The Indiana Pacers gave up a lot to get Ivica Zubac last season. A first-round pick in this year’s draft, to be exact. That pick ended up at No. 5 overall, which means the Los Angeles Clippers are about to add a top-five talent to their roster while the Pacers watch from the sidelines.
So yeah, the pressure is on Zubac to make that trade look smart.
The big man only played limited minutes after arriving in Indiana midway through last season, which was always going to be a challenge. Learning a new system on the fly, trying to build chemistry with Tyrese Haliburton and company while the playoffs loomed. Not exactly ideal conditions.
But Zubac says that short stint was actually valuable. He got a feel for how the Pacers want to play, even if he didn’t get tons of court time to show it.
“Definitely helped with getting a feel for how this team wants to play, about the pace, about defensive coverages, the defensive rotations,” Zubac said, according to Tony East of Circle City Spin. “Offensively, where they want me to be, what they want me to do. So it definitely helped.”
Now he has a full offseason to work with that knowledge. And he’s making a pretty bold promise about what comes next.
Zubac’s offseason mission
The 7-footer said he’s got a clear idea of what the coaching staff wants from him, and he plans to use the summer to transform his body.
“I kind of understood what they want from me, and got the whole summer to get in the best shape of my life and get ready for the next year,” Zubac said.
That’s the kind of quote that Pacers fans want to hear. Especially after watching their team come up just short in the 2025 NBA Finals. The core from that run is still mostly intact. Haliburton is still running the show. Pascal Siakam is still there. Myles Turner is still around, though Zubac’s arrival could mean a shift in how the frontcourt minutes get distributed.
Zubac gives Indiana something it hasn’t had much of in recent years: a true bruising center who can body up opposing bigs, rebound in traffic, and finish around the rim without needing the ball in his hands for long.
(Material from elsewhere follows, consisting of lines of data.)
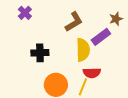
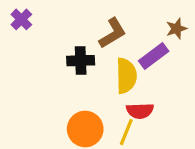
purple cross: (25, 13) -> (21, 19), moved
black cross: (40, 53) -> (81, 61), moved

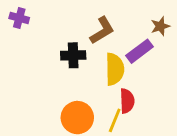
purple cross: (21, 19) -> (19, 18), turned -30
red semicircle: (140, 111) -> (127, 101), turned -90

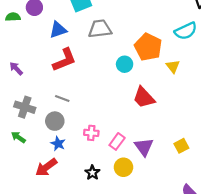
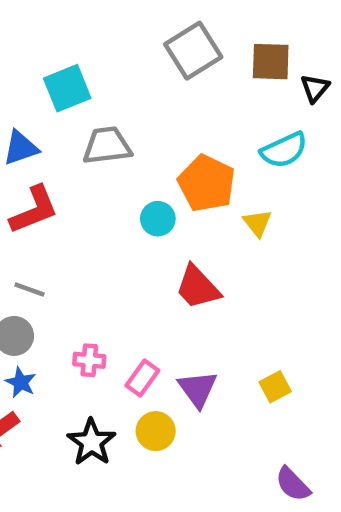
black star: (92, 173) -> (91, 442), size x1.5

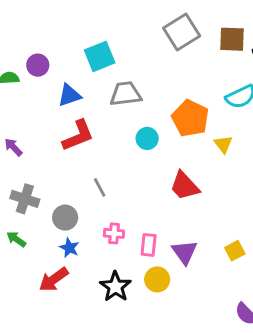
cyan circle: (158, 219) -> (147, 138), moved
gray line: (30, 289) -> (100, 187), moved, turned 42
pink rectangle: (142, 378) -> (149, 245), turned -30

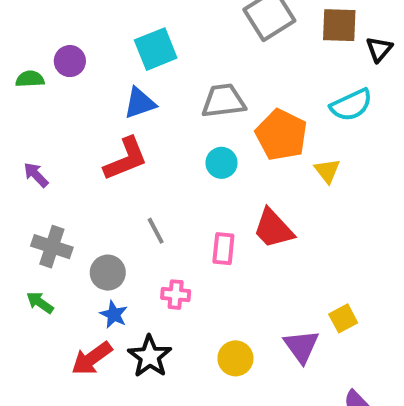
gray trapezoid: (126, 94) -> (223, 101), moved
blue triangle: (69, 95) -> (140, 103), moved
pink rectangle: (149, 245) -> (223, 249), moved
purple triangle: (185, 252) -> (301, 346), moved
black star: (115, 287) -> (150, 356), moved

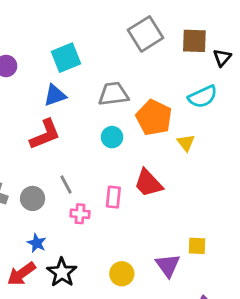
gray circle: (108, 273) -> (33, 198), moved
pink cross: (176, 295) -> (80, 214), moved
yellow square: (343, 318) -> (197, 246), turned 30

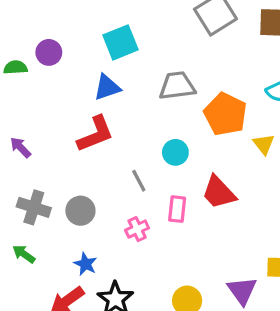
cyan circle: (112, 137) -> (175, 152), moved
gray line: (66, 185) -> (139, 181), moved
pink cross: (80, 214) -> (137, 229), turned -30

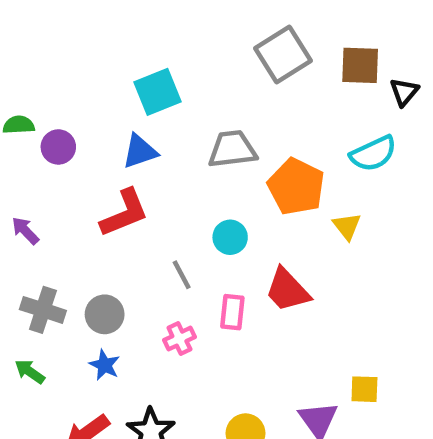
purple circle: (49, 52) -> (58, 147), moved
blue star: (85, 264) -> (105, 365), moved

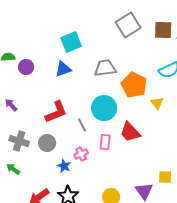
red L-shape: (124, 213) -> (56, 112), moved
cyan circle: (230, 237) -> (104, 108), size x1.6
blue star: (105, 365) -> (64, 166), moved

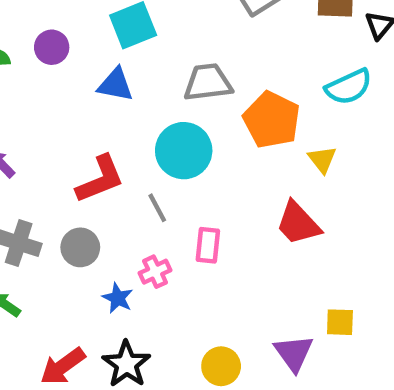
purple circle: (26, 67) -> (52, 47), moved
blue triangle: (63, 69) -> (115, 85), turned 30
cyan circle: (104, 108) -> (184, 151), moved
red trapezoid: (130, 132) -> (298, 223), moved

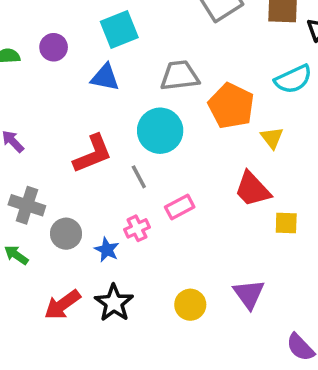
pink rectangle: (208, 245) -> (180, 207), turned 56
gray circle: (80, 247) -> (66, 234), moved
yellow square: (340, 322) -> (286, 223), moved

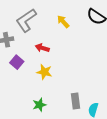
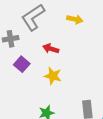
yellow arrow: (63, 22) -> (75, 19), turned 144

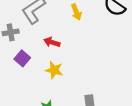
yellow arrow: (75, 19) -> (76, 12), turned 56

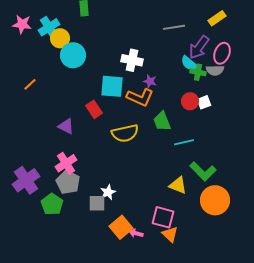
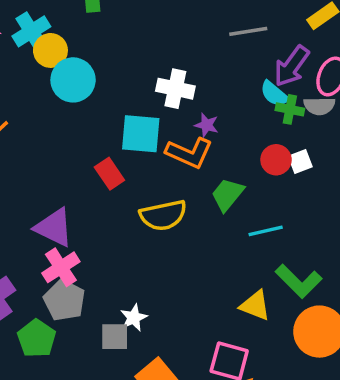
green trapezoid: (162, 121) -> (227, 194), turned 60
purple triangle: (66, 126) -> (54, 227), moved, size x1.4

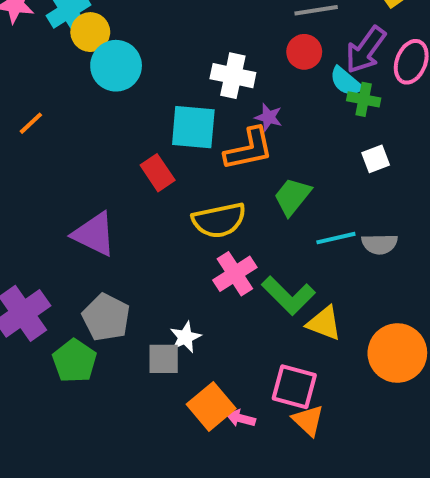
gray semicircle: (319, 106) -> (380, 244), moved
orange L-shape: (189, 153) -> (249, 149), turned -36
red circle: (276, 160) -> (304, 52), moved
pink cross: (61, 267) -> (235, 274), moved
green L-shape: (299, 281) -> (288, 296), moved

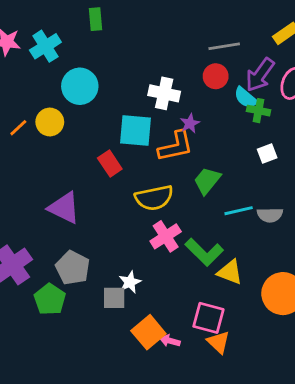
yellow circle: (90, 32) -> (50, 122), moved
purple star: (269, 117) -> (190, 123), turned 30

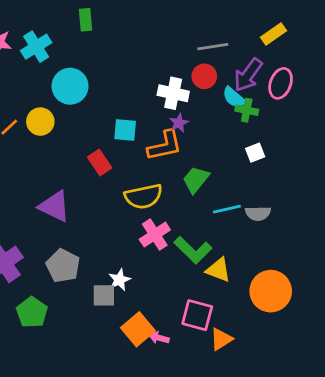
white cross: (164, 93) -> (173, 93), moved
cyan square: (136, 131) -> (125, 130), size x0.7
green pentagon: (50, 299) -> (32, 312), moved
orange triangle: (218, 342) -> (221, 339), moved, turned 45

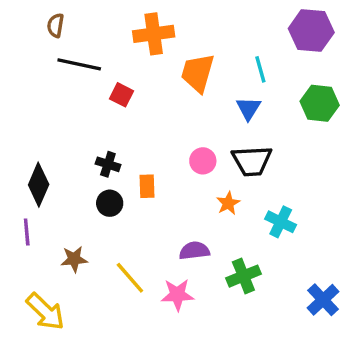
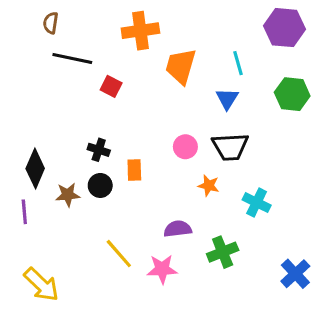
orange star: (228, 203) -> (209, 185), turned -30
brown star: (74, 259) -> (68, 195), moved

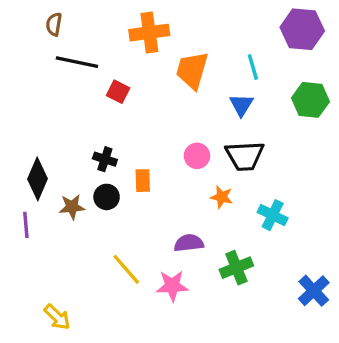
yellow arrow: (41, 285) -> (57, 317), moved, size x0.7

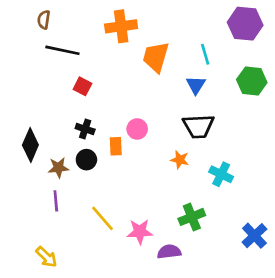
red square: (118, 92) -> (82, 86), moved
pink circle: (197, 156) -> (137, 129), moved
purple line: (26, 225) -> (56, 201), moved
purple semicircle: (189, 243) -> (169, 252), moved

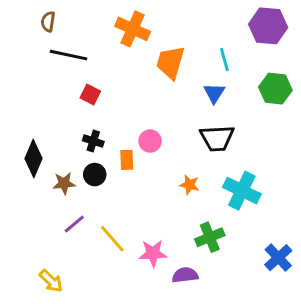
orange cross: (121, 26) -> (133, 29), turned 32
orange star: (180, 160) -> (189, 185), moved
cyan cross: (221, 174) -> (242, 191), size x1.4
purple line: (56, 201) -> (74, 224), moved, turned 55

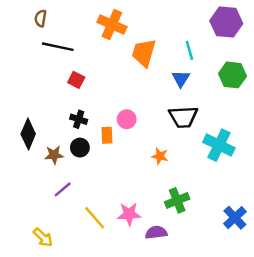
cyan cross: (242, 191) -> (219, 145), moved
yellow line: (112, 239) -> (95, 218), moved

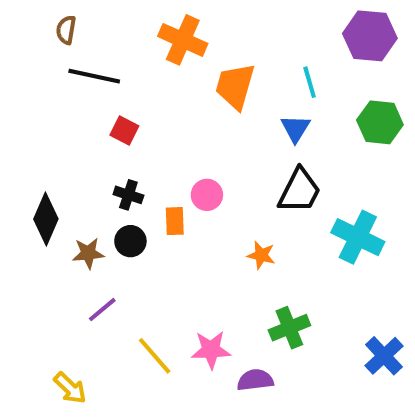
black trapezoid: (183, 117) -> (299, 191), turned -60

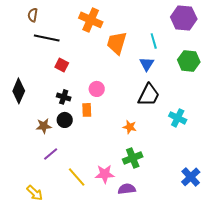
pink circle: (207, 195) -> (97, 89), moved
black diamond: (46, 219) -> (19, 91), moved
cyan cross: (358, 237) -> (178, 118), size x0.7
green cross: (289, 328) -> (133, 158), moved

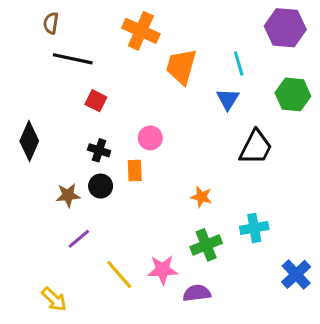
black trapezoid: (149, 95) -> (256, 147), moved
cyan cross: (178, 118) -> (254, 228), moved, turned -36

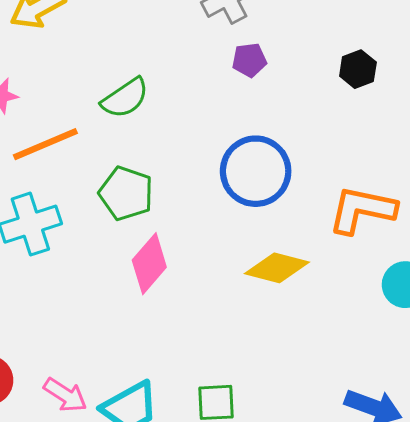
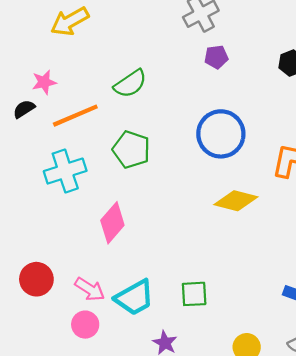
pink diamond: (149, 264) -> (112, 223), moved

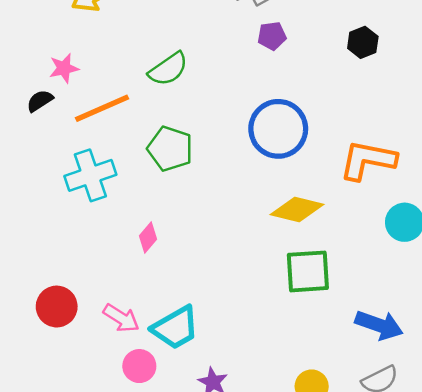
pink diamond: (112, 223) -> (148, 237), size x0.6
green square: (194, 294) -> (308, 271), moved, size x1.4
pink circle: (85, 325) -> (139, 366), moved

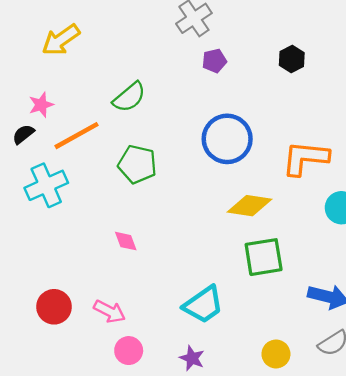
cyan cross: (90, 175) -> (46, 185), moved
pink diamond: (148, 237) -> (126, 241), turned -55
cyan trapezoid: (175, 328) -> (203, 305), moved

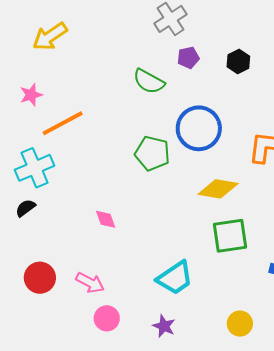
black hexagon: (292, 59) -> (238, 61), moved
green semicircle: (129, 97) -> (149, 81), moved, turned 68
black semicircle: (23, 134) -> (25, 208), moved
green pentagon: (137, 164) -> (152, 153), moved

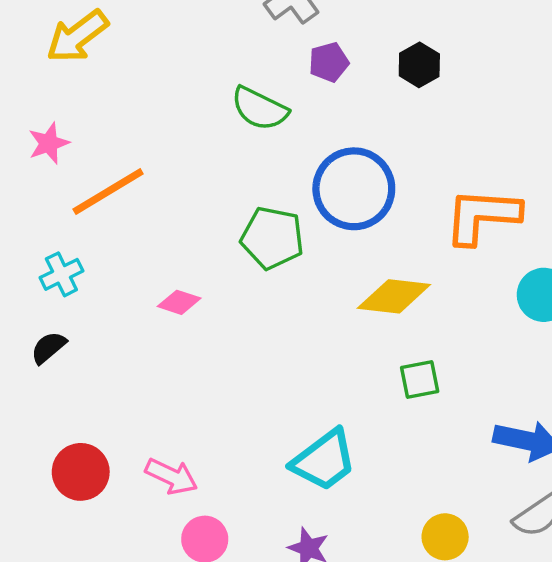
cyan cross: (35, 168) -> (61, 274), size x0.6
pink diamond: (106, 219) -> (179, 302), moved, turned -50
green square: (230, 236) -> (420, 379), size x0.6

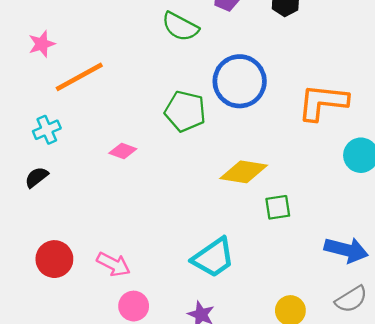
yellow diamond: (394, 296) -> (244, 172), moved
He’s not a stretch five by any means, but he doesn’t need to be. The Pacers have enough shooting around him.
The question is whether he can stay on the floor in playoff matchups. Teams used to hunt him in pick-and-roll situations when he was with the Clippers, and the Eastern Conference is loaded with guards who can pull him away from the basket. But if he really does show up in the best shape of his life, with improved mobility and conditioning, that concern might fade.
Indiana didn’t get a lottery pick this year. They gave that up. But they got a 28-year-old center who’s been a double-double threat for years, and they’re betting he can be the missing piece. Zubac seems to understand the stakes. Now it’s about whether he can deliver.